Digital field service management tools solve this by attaching test records directly to the asset, not to a paper form. When an engineer tests Zone 3, that result is time-stamped against the panel's asset record. When the annual audit runs, the system can confirm that all zones were tested across the four quarterly visits.
RemoteOps organises this by site and system: each fire alarm panel is an asset with its own test history, detector inventory, and certificate record. If Zone 5 was last tested 19 weeks ago, the system flags it before the engineer arrives, not after the audit.
The secondary benefit is defect tracking. When an engineer logs a defect, a sounder reading 68dB instead of the required 65dB minimum, that defect stays open in the system until a follow-up visit closes it. There's no way to accidentally archive a written defect report. The responsible person receives an automatic notification with the details.
For ARC signalling tests, the integration between the field system and the ARC's own records eliminates the most common gap in annual service documentation: the engineer tested the signal, but nobody captured confirmation from the ARC that it was received.
Frequently asked questions
How often must a fire alarm system be serviced under BS 5839-1?

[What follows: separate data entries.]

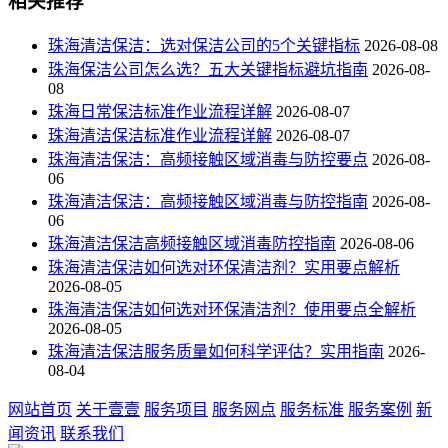
相关推荐
珠海清洁保洁：选对保洁公司的5个关键指标
2026-08-08
珠海保洁公司怎么选？五大关键指标避坑指南
2026-08-
08
珠海日常保洁标准作业流程详解
2026-08-07
珠海清洁保洁标准作业流程详解
2026-08-07
珠海清洁保洁：高频接触区域消毒与防控要点
2026-08-
06
珠海清洁保洁：高频接触区域消毒与防控指南
2026-08-
06
珠海清洁保洁高频接触区域消毒防控指南
2026-08-06
珠海清洁保洁如何选对环保清洁剂？实用要点解析
2026-08-05
珠海清洁保洁如何选对环保清洁剂？使用要点全解析
2026-08-05
珠海清洁保洁服务质量如何科学评估？实用指南
2026-
08-04
网站首页
关于壹壹
服务项目
服务网点
服务标准
服务案例
新
闻资讯
联系我们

At minimum, twice per year by a competent contractor. For higher-risk premises, sleeping risk, hospitals, heritage buildings, quarterly contractor visits are expected. Weekly and monthly tests are carried out by the responsible person on site, not by the maintenance company.
What is the difference between BS 5839-1 and BS 5839-6?

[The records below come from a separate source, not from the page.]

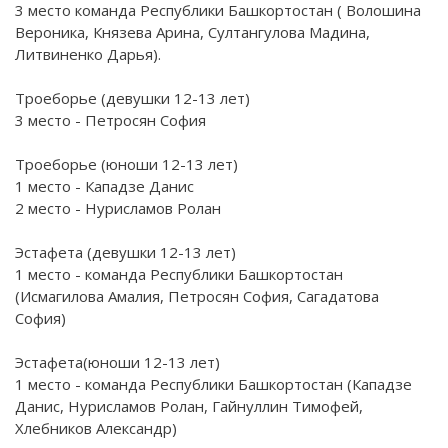
3 место команда Республики Башкортостан ( Волошина
Вероника, Князева Арина, Султангулова Мадина,
Литвиненко Дарья).
Троеборье (девушки 12-13 лет)
3 место - Петросян София
Троеборье (юноши 12-13 лет)
1 место - Кападзе Данис
2 место - Нурисламов Ролан
Эстафета (девушки 12-13 лет)
1 место - команда Республики Башкортостан
(Исмагилова Амалия, Петросян София, Сагадатова
София)
Эстафета(юноши 12-13 лет)
1 место - команда Республики Башкортостан (Кападзе
Данис, Нурисламов Ролан, Гайнуллин Тимофей,
Хлебников Александр)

BS 5839-1 covers fire alarm systems in all buildings except individual dwellings. BS 5839-6 covers fire detection and alarm systems within dwellings, including flats and houses. For a block of flats, common areas and any central fire alarm panel fall under BS 5839-1, while individual flat units fall under BS 5839-6. Both parts may apply to the same contract.
Who is responsible for keeping the site log book?
The log book is the responsibility of the responsible person for the premises, but the maintenance contractor must update it after every visit. BS 5839-1 Clause 45.1 requires the log book to be kept at the protected premises. Your company's internal records do not substitute for a site-based log.
What must happen when an engineer finds a defect during a service?
Any defect that impairs the performance of the system must be communicated in writing to the responsible person at the time of the visit. Verbal reporting is not sufficient. The defect record should identify the device, the nature of the fault, the recommended remedial action, and whether the system remains capable of fulfilling its intended function pending repair.
Can a fire alarm system be left in full isolation during a maintenance visit?
No. BS 5839-1 Clause 45.3 requires that, where practical, individual devices are isolated and re-enabled one at a time during testing rather than isolating the full system. Where a full system shutdown is unavoidable, the responsible person must be informed and additional fire watches may need to be put in place for the duration.